■ DESCRIPTION OF THE TASK ■
Copy out, from the data below, each line in which the word "начали" occurs.

■ SUPPLIED RECORDS ■
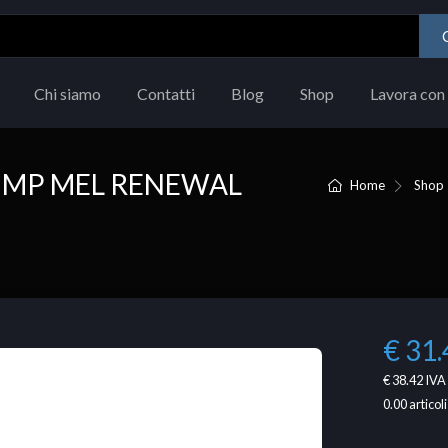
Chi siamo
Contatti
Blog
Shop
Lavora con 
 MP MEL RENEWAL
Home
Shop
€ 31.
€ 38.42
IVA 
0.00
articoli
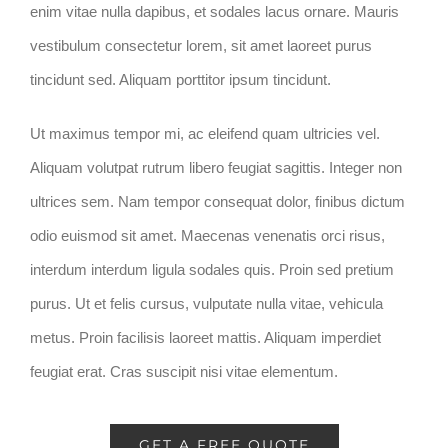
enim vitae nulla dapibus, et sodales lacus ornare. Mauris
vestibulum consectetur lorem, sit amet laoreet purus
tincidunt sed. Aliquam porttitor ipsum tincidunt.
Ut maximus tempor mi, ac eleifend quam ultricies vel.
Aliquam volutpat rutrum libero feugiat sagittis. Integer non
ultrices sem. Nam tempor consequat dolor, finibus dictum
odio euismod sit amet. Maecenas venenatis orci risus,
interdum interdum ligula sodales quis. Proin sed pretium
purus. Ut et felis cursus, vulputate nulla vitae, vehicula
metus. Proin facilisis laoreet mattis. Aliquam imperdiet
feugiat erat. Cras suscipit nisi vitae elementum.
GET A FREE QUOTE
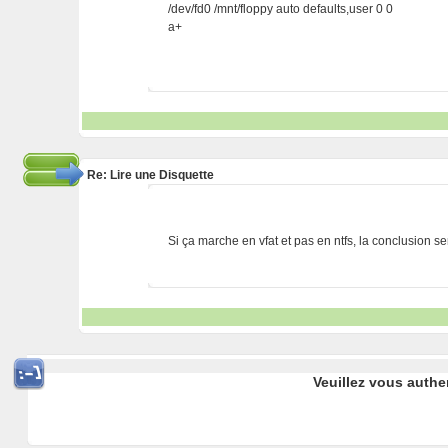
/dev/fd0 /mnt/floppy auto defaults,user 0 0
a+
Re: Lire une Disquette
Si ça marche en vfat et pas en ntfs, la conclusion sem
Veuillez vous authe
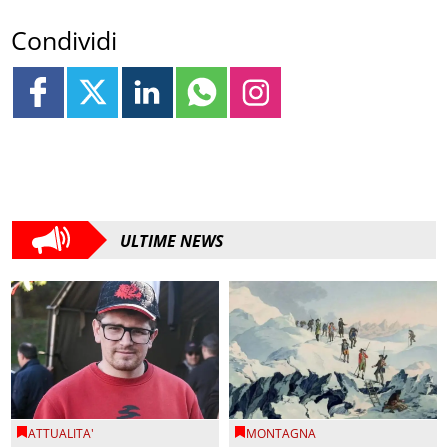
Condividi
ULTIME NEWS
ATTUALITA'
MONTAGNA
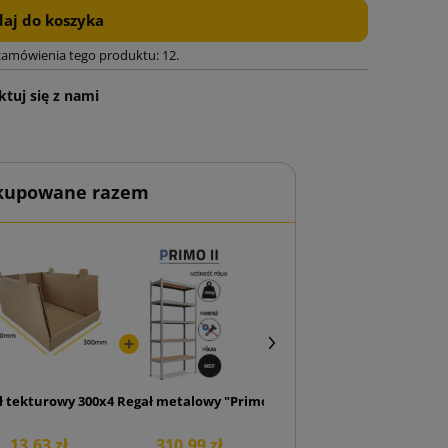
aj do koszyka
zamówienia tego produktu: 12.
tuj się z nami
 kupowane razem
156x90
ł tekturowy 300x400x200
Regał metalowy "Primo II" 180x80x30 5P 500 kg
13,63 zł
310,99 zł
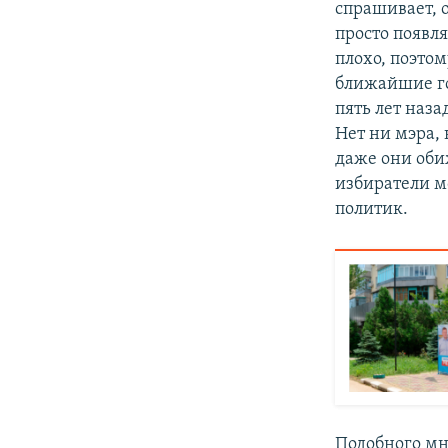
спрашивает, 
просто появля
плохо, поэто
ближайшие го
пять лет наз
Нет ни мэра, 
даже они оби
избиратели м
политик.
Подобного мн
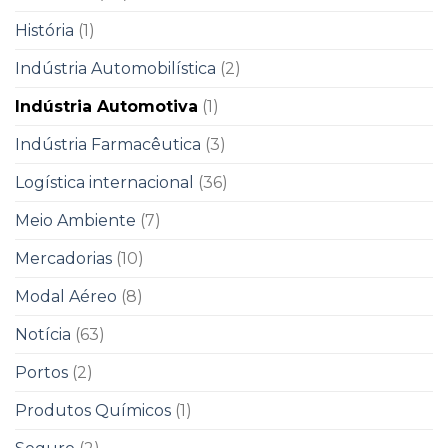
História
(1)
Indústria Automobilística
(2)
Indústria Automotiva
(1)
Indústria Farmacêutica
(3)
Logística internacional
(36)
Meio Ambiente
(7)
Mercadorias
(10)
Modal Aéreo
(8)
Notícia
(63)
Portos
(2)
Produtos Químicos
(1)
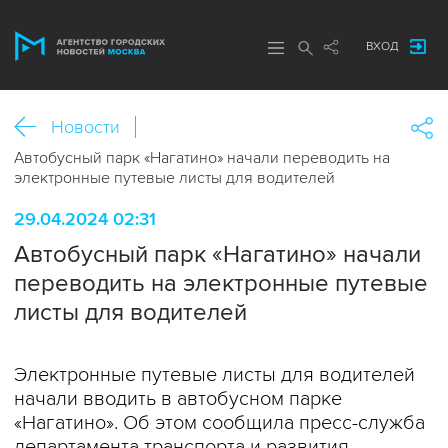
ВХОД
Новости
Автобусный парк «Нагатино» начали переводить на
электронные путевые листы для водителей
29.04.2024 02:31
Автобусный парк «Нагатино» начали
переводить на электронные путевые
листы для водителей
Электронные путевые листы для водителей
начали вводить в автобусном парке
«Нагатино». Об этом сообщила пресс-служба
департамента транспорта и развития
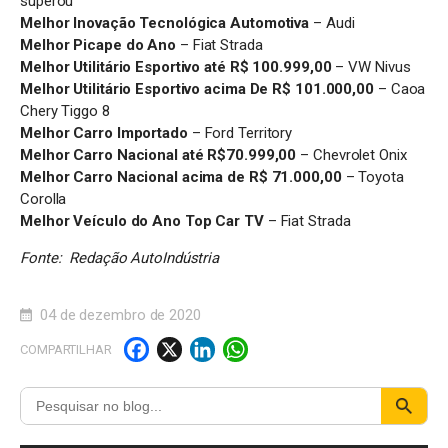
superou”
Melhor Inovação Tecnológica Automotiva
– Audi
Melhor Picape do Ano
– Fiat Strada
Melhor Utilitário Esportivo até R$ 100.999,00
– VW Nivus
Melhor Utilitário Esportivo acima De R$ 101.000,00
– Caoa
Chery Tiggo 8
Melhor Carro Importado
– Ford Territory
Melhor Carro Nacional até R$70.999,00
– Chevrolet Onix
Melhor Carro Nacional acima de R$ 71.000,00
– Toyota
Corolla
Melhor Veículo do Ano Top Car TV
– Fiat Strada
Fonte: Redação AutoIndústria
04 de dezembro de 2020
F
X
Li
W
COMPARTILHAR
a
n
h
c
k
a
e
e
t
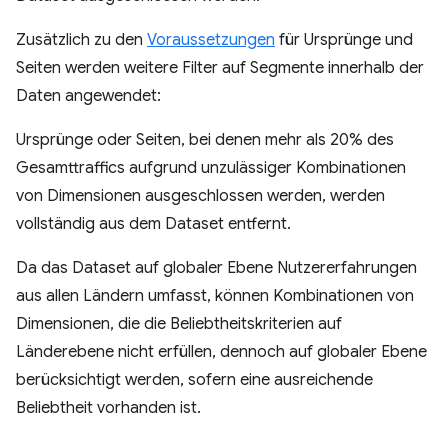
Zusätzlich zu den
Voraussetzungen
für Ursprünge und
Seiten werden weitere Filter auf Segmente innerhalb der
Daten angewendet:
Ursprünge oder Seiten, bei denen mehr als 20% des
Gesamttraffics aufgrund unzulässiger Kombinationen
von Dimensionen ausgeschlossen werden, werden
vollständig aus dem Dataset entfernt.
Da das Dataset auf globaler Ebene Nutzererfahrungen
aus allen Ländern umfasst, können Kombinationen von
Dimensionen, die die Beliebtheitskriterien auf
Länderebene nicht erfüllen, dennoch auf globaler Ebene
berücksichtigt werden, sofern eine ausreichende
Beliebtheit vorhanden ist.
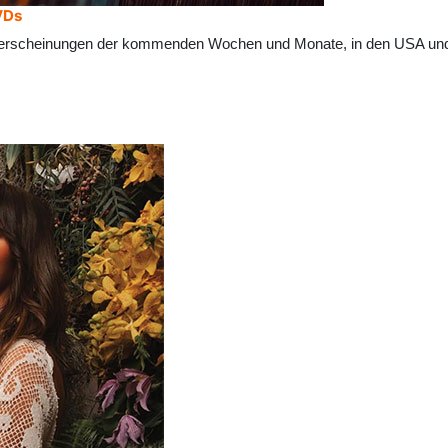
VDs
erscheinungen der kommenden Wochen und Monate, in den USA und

■ RESULT ■
Автобусный парк «Нагатино» начали переводить на
Автобусный парк «Нагатино» начали
начали вводить в автобусном парке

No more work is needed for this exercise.